### Problem details
What lines in the records below include the word "Ihren"? Return each one.

### Records for this exercise
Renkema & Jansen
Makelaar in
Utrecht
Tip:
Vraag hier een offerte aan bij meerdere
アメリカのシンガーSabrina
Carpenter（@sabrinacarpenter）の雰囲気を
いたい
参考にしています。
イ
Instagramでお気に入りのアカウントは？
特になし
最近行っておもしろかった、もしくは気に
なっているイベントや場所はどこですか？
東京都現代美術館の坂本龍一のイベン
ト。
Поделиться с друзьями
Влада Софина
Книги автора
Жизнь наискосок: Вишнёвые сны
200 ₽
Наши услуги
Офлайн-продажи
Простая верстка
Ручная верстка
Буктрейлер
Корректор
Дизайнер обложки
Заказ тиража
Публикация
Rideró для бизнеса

---

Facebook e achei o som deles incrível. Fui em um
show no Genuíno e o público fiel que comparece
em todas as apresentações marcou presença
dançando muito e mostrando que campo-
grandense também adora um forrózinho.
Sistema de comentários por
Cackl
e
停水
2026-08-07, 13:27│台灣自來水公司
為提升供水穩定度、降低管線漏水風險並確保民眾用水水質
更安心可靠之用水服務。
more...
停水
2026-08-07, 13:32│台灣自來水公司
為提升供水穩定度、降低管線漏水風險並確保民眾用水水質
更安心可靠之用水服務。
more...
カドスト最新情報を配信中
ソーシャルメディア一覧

--

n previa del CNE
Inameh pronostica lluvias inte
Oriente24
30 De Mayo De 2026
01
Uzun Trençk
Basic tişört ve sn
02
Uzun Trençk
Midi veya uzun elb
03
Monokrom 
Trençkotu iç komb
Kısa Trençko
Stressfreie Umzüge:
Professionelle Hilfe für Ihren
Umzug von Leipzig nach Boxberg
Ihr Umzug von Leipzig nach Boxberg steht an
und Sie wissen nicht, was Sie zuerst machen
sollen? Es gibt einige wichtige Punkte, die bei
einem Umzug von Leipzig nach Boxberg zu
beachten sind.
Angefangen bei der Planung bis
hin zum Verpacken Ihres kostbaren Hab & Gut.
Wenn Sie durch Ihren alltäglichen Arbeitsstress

### Result below
Professionelle Hilfe für Ihren
Wenn Sie durch Ihren alltäglichen Arbeitsstress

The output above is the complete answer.